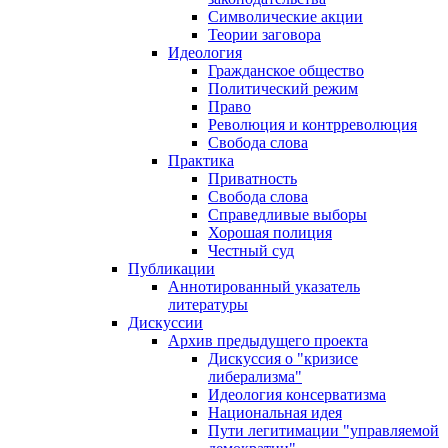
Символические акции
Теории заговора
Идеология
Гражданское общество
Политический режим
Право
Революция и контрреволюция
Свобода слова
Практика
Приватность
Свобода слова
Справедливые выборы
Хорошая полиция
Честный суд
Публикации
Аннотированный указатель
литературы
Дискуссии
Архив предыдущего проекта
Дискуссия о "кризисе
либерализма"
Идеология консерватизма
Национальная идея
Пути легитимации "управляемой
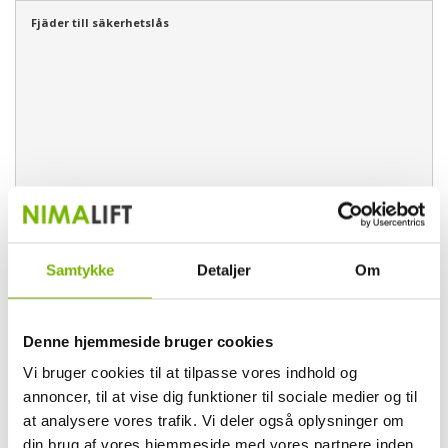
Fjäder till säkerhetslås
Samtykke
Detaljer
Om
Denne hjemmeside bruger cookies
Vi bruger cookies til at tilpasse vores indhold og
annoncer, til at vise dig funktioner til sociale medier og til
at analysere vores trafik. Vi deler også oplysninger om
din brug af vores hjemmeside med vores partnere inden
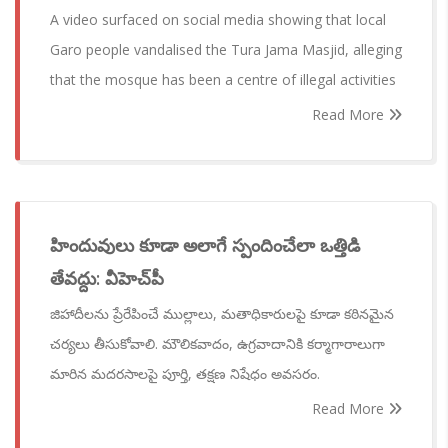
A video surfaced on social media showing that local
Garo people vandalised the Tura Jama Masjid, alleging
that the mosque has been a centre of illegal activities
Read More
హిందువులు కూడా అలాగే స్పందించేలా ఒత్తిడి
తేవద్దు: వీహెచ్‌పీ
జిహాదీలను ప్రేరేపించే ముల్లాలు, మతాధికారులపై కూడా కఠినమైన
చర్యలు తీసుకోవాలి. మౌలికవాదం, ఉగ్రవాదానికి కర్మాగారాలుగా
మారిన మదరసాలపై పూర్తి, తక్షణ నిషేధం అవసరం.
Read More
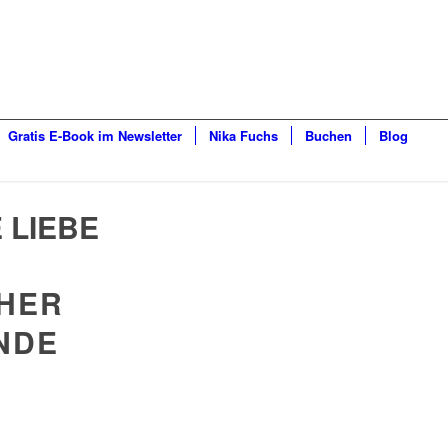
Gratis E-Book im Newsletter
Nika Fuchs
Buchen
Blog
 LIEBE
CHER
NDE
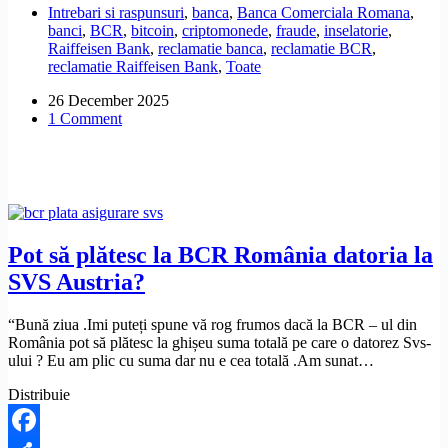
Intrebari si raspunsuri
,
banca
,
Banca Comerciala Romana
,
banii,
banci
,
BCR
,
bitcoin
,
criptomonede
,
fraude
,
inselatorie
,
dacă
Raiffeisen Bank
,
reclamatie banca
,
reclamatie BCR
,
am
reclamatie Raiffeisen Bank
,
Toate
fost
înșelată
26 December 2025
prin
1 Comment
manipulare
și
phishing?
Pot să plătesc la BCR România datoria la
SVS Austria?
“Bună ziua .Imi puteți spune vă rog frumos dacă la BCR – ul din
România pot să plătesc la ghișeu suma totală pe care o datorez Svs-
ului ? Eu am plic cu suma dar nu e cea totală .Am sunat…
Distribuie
******
What to do: Both boundary lines included, write out word for word only the lines above from the one containing "మారిన మదరసాలపై పూర్తి, తక్షణ నిషేధం అవసరం." to the one containing "SVS Austria?", leaving out any pictures.

Written answer:
మారిన మదరసాలపై పూర్తి, తక్షణ నిషేధం అవసరం.
Read More
Gratis E-Book im Newsletter
Nika Fuchs
Buchen
Blog
 LIEBE
CHER
NDE
Intrebari si raspunsuri
,
banca
,
Banca Comerciala Romana
,
banii,
banci
,
BCR
,
bitcoin
,
criptomonede
,
fraude
,
inselatorie
,
dacă
Raiffeisen Bank
,
reclamatie banca
,
reclamatie BCR
,
am
reclamatie Raiffeisen Bank
,
Toate
fost
înșelată
26 December 2025
prin
1 Comment
manipulare
și
phishing?
Pot să plătesc la BCR România datoria la
SVS Austria?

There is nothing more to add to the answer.